Un mix di violenza e spettacolarità che, dal punto di vista drammaturgico, fa si che "Legend" possa contare da una parte sul contrasto caratteriale dei protagonisti, uniti da un legame indissolubile ma distanti sia sul piano della personalità (omosessuale dichiarato, Ron era affetto da disturbi mentali) che su quello della predisposizione mentale, con Reggie differente dal gemello per la visione pragmatica e imprenditoriale della sue "attività"; dall'altra sul pathos prodotto dal tormentato e romantico legame che contraddistinse l'unione tra Reggie e la bella e fragile Frances, la donna che sarebbe diventata sua moglie e che nel corso della loro relazione avrebbe cercato - senza successo - di convincere il marito a non lasciarsi coinvolgere dalle tendenze autodistruttive dell' imprevedibile fratello.

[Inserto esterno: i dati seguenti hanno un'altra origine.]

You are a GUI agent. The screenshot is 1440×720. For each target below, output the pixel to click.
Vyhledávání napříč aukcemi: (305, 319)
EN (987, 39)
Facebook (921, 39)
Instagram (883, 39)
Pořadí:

Diretto da Brian Helgeland che prima di "Legend" era stato coinvolto in qualità di sceneggiatore - di "L.A. Confidential" e "Mystic River" - e poi di regista - di "Payback" con il Mel Gibson dei tempi migliori - in progetti impegnati a declinare le diverse modalità della crime story, il film si inserisce a pieno titolo nel revival di quel modello di biopic che da un po' di tempo e a vario titolo imperversa sugli schermi delle nostre sale. Però a differenza di una tendenza generale che si è appiattita su estetiche tipicamente televisive e, che in certi casi procede - senza averne la credibilità - con un taglio da resoconto documentaristico, "Legend" si muove in direzione opposta, smarcandosi dal proposito di perseguire istanze di un realismo a qualunque coso,i come pure da qualsivoglia tentazione di matrice divulgativa, per abbracciare un dispositivo che privilegia la spettacolarità della messa in scena e il culto dellaperformance attoriale. Nel primo caso, sfoltendo i momenti di riflessione e di approfondimento sulla materia filmica, sostituiti da una sovraesposizione degli elementi attinenti alla violenza - sempre in primo piano quando si tratta di rendere "giustizia" alla determinazione dei fratelli Kray - e al bizzarro, rappresentato dagli inserti che ci ragguagliano sul comportamento maniacale di Ron, e sulle conseguenze prodotte dai suoi loop mentali. Nel secondo, realizzando una plusvalenza di carisma e di divismo nello sdoppiamento dell'ottimo Tom Hardy che, nel duplice ruolo di Ron e Reggie, rende merito alle proprie credenziali, diventando strumento di quella capacità di meravigliare ( vedere per credere la perfezione con cui l'attore, all'interno della medesima scena riesca ad essere altro da se, rapportandosi con un doppio che per lui non sembra essere tale ) che appartiene al cinema fin dai tempi dei fratelli Lumiere. Passato un po' in sordina nell'ultima giornata della festa del cinema di Roma appena conclusasi, "Legend" si guarda tutto d'un fiato e senza pentirsi di averlo fatto.